An interesting question is, WHY should gamers switch to linux/Mac? For once the major criticisms levelled at Windows/x86 (often with some justification) seem to bounce back as strong arguments for why a Windows PC is the best option for games by a country mile:
./ for 'BSD' or 'Gnome AND KDE' for more details.
- bad at multitasking: I have one task, blasting hell knights in 3D
- controlled by evil Windoze Empire (tm): good, so the Evil Windoze Empire will make sure I have up to date drivers and a relatively good 3D API to run my games with for the widest possible range of gaming hardware
- boring beige boxes and huge market of faceless south-east asian technology clones: excellent, excellent. The priority is surely on getting the fastest technology at the best price as soon as possible, rather than longevity or overall build quality (although arguably that comes through careful component choice). But the average gaming rig is good for about 2 years of cutting edge games, tops, so it's really more important that the price is good and the market highly dynamic rather than everything being perfectly reliable
On the other hand, the key strengths of Mac and Linux are not so important for games.
E.g. Mac:
- border of LCD screen is artistically colour-neutral to allow perfect visual reproduction of colours on-screen (no shit, this is what it says on the Apple website, and yes, I'm being facetious but the point is, Mac features are clearly pitched at the graphic design/artiste market and people who colour coordinate their entire lives)
- entire computer can be crammed into a very small, white rectangle: well, that's bad for upgrading every 6-12 months, bad for cooling, and makes serious competition for upgrade components etc pretty unlikely. But it saves desk space and looks cool, not priorities for the average gamer (yes, case modding is supposed to be 'cool', but you know what I mean, how many case modders build beautiful white objects rather than glowing neon monstrosities?).
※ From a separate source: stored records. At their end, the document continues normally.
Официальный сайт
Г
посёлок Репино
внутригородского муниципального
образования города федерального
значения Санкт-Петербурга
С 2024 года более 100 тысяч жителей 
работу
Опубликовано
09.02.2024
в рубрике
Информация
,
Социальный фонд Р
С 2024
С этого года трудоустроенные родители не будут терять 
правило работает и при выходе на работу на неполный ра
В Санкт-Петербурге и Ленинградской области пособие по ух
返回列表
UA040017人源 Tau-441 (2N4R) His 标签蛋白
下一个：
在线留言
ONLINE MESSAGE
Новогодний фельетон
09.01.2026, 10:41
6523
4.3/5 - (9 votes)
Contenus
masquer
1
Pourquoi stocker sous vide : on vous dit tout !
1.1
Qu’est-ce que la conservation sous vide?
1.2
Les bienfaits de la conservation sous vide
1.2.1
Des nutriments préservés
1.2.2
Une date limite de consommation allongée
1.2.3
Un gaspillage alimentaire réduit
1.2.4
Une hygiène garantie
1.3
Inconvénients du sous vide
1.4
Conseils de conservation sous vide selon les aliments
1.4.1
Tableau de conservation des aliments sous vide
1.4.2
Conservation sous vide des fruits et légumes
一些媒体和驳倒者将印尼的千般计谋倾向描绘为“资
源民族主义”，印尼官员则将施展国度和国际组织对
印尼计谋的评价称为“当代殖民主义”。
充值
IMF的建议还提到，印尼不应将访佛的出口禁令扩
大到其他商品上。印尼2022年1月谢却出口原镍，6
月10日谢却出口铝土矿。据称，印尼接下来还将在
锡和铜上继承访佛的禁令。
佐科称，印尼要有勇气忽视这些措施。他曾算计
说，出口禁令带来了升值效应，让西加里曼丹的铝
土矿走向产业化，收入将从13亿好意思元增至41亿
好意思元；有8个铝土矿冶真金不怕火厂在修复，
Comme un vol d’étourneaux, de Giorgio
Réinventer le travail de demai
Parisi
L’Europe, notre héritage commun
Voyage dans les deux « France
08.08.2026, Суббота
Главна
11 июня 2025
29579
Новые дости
- computer is 'lifestyle' accessory: people who play Doom III typically have no discernable lifestyle other than cramming cheese doodles into their already-Mountain-Dew-filled maws and occasionally leaving to sleep or ablute
E.g. Linux:
- it's free: I'm springing $2000 for a games PC and $50 for every game... I think $200 for Windows is not too much of a stretch. Alternatively, I steal everything including the game, Windows, and possibly the PC if I've played too much GTA. Either way, not a big factor.
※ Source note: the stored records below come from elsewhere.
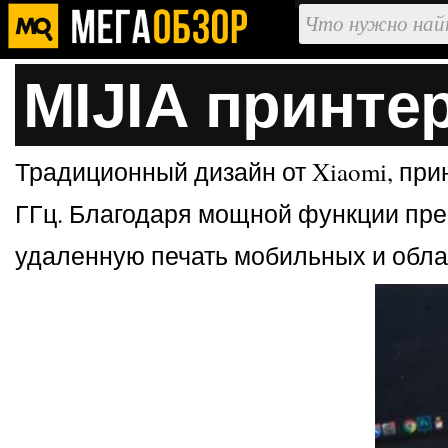
MIJIA принтер
Традиционный дизайн от Xiaomi, прин
ГГц. Благодаря мощной функции пре
удаленную печать мобильных и обл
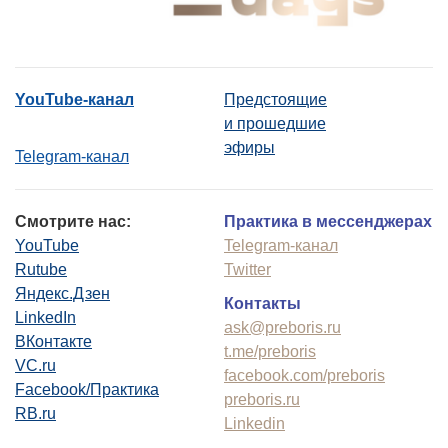
YouTube-канал
Предстоящие
и прошедшие
эфиры
Telegram-канал
Смотрите нас:
Практика в мессенджерах
YouTube
Telegram-канал
Rutube
Twitter
Яндекс.Дзен
Контакты
LinkedIn
ask@preboris.ru
ВКонтакте
t.me/preboris
VC.ru
facebook.com/preboris
Facebook/Практика
preboris.ru
RB.ru
Linkedin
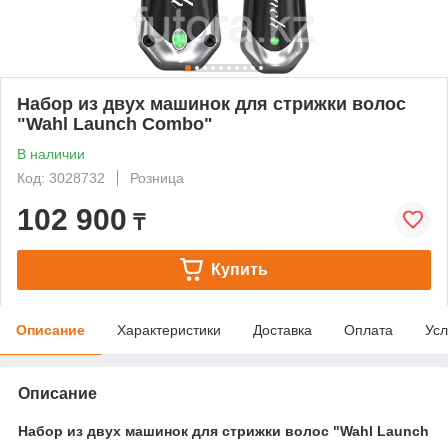
Набор из двух машинок для стрижки волос
"Wahl Launch Combo"
В наличии
Код: 3028732
Розница
102 900
₸
Купить
Описание
Характеристики
Доставка
Оплата
Усл
Описание
Набор из двух машинок для стрижки волос "Wahl Launch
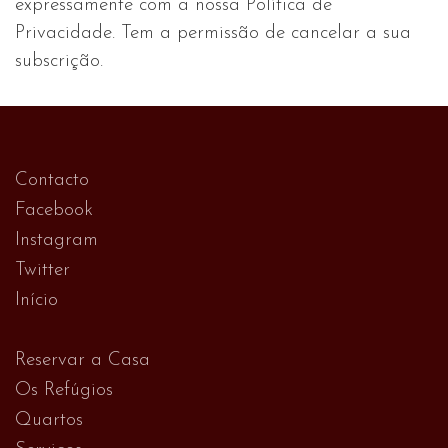
expressamente com a nossa Política de
Privacidade. Tem a permissão de cancelar a sua
subscrição.
Contacto
Facebook
Instagram
Twitter
Início
Reservar a Casa
Os Refúgios
Quartos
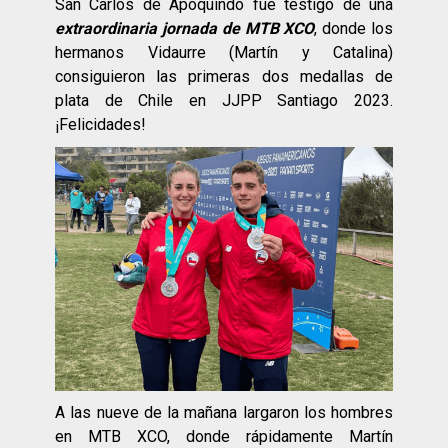
San Carlos de Apoquindo fue testigo de una
extraordinaria jornada de MTB XCO
, donde los
hermanos Vidaurre (Martín y Catalina)
consiguieron las primeras dos medallas de
plata de Chile en JJPP Santiago 2023.
¡Felicidades!
A las nueve de la mañana largaron los hombres
en MTB XCO, donde rápidamente Martín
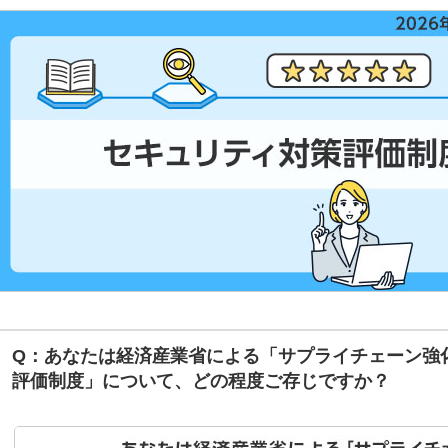
Q：あなたは経済産業省による「サプライチェーン強
評価制度」について、どの程度ご存じですか？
- run by a horde of nerds who all make up their own standards then engage in massive and endless wars about whose is the gre@test 3733t way of doing things: refer to Evil Windoze scenario above, or search
- most useful features hidden through inherent 'security' though obscurity (i.e. most non-programmer types can't run xclock, let alone install and configure Doom III): su>ors when U just wanna kill something
Anyway, just my thoughts. I see no real reason why people should be encouraged to move away from Win/x86 just to play games, other than the usual 'Bill Gates is satan' reasons.